Justice at Work: too optimistic?

Professor David Cingranelli, professor of political science at Binghamton University, got an “error’ report when he tried to leave a comment on my November 14 blog. He did finally get through by regular email with the following critique.
I’ve been thinking more generally about your arguments in your excellent new book, “Justice at Work: Globalization and the Human Rights of Workers.” I love the book, but I think you are way too optimistic about the potential of Corporate Social Responsibility, anti-sweatshop movements, personal boycotts, and fair traded goods movements as ways to deal with the most negative effects of globalization on workers.

I also think national policies like the [proposed] prohibition on spending taxpayer dollars for goods made by forced child labor make Americans feel good, but are similarly ineffective. There are few incentives for US politicians to enforce the provisions of laws such as these, and, more importantly, if the unethical producers of such goods don’t sell them here, they will sell them somewhere else.

Only international norms promulgated by the United Nations through the ILO and enforced by the World Bank and IMF can effectively solve these problems. IMF and World Bank leaders resist this idea. But, unlike the WTO, both of these institutions are Specialized Agencies of the United Nations, and the United Nations’ twin missions, according to its own charter, are to promote peace and human rights.

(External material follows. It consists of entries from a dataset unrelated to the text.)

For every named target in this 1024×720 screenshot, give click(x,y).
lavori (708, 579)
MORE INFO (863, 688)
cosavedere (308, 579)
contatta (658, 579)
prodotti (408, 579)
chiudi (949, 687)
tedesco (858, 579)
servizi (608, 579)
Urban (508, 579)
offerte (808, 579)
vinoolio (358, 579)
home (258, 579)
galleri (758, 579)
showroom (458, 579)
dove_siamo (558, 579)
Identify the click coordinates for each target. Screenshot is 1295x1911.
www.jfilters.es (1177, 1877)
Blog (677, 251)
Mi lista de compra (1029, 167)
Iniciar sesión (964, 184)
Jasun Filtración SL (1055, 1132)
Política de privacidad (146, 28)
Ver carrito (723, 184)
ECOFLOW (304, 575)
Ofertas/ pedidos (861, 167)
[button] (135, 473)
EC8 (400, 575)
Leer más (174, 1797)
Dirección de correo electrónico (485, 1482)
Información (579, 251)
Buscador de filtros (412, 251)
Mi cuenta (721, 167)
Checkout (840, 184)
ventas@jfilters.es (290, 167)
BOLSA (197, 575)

No UN entity can say that the promotion of human rights is not part of its own mission. In your blog you have reported on some small steps taken by the World Bank towards this end, but much more remains to be done.

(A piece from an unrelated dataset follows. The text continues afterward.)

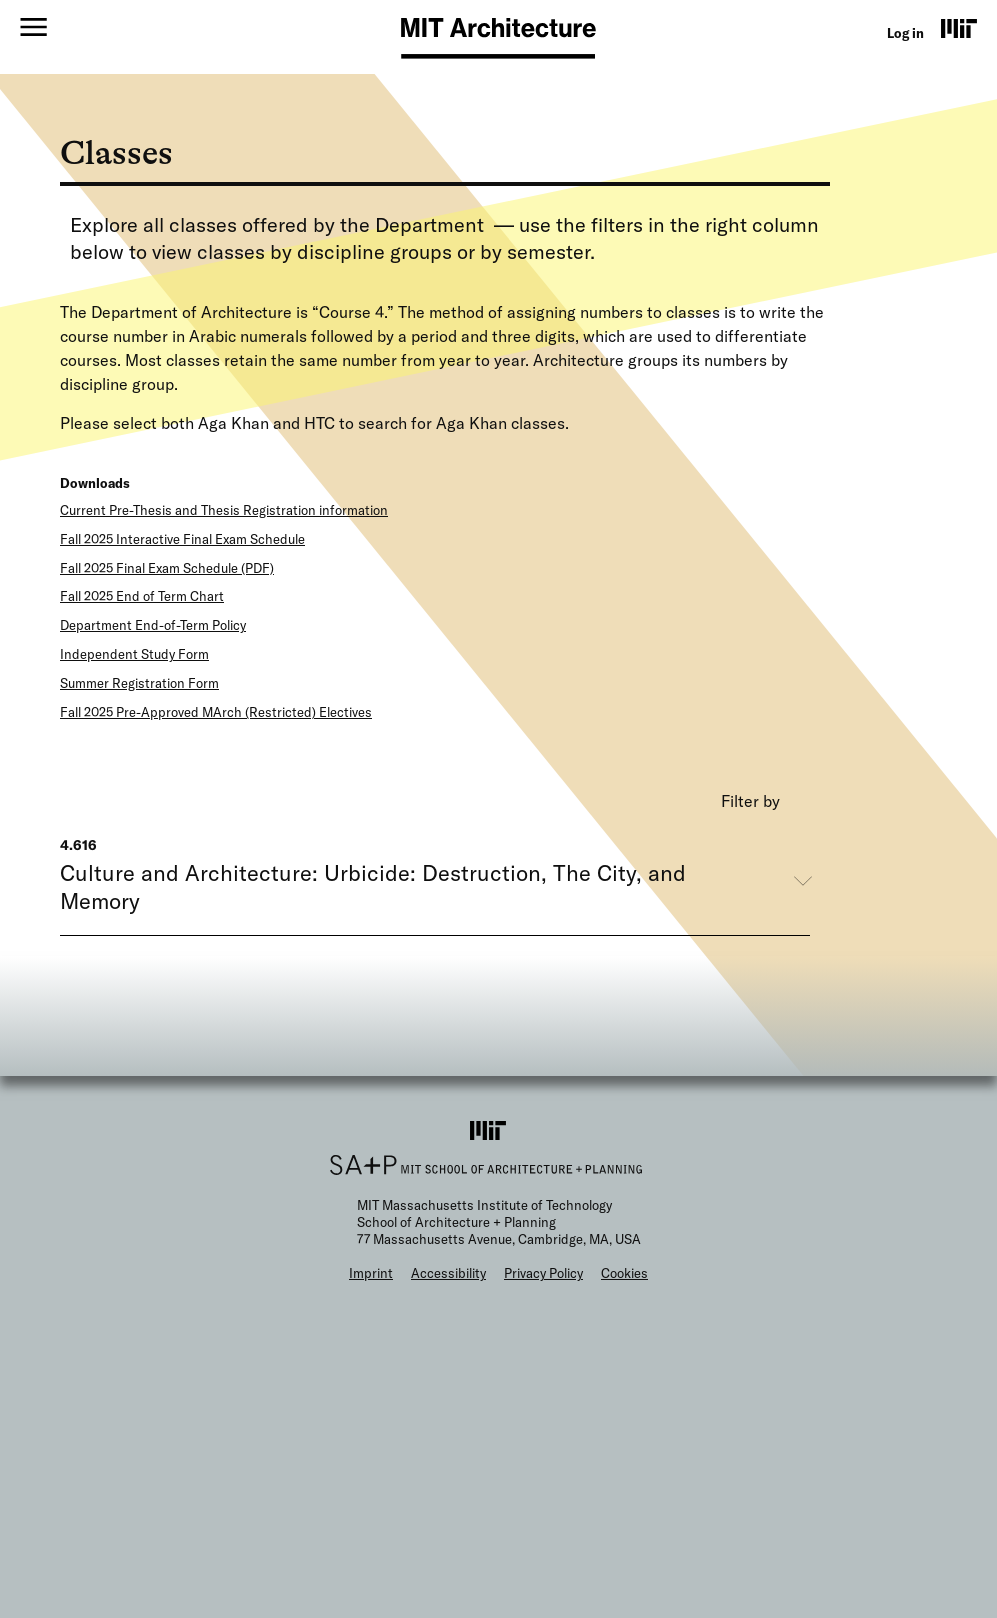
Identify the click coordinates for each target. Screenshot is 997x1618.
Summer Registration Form (139, 683)
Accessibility (448, 1273)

Current policies of the IMF and World Bank are actually leading to reduced government respect for a wide range of human rights around the world. This fact is well documented in my recent book with Rodwan Abouharb, Human Rights and Structural Adjustment (Cambridge University Press, 2007).

Chapter 9 presents the results of a global, comparative study showing that, other things being equal, the longer a developing country has been under structural adjustment programs, the worse its respect for workers’ rights including freedom of association and collective bargaining.

Thank you for providing so much good information about the effects of globalization on the most vulnerable of the world’s workers. While I disagree with some of your opinions, your voice has helped me refine my own thoughts about this important subject.

-- David Cingranelli, professor of political science, Binghamton University.

(An undergraduate class of his had a two-week, six-hour discussion of Justice of Work.)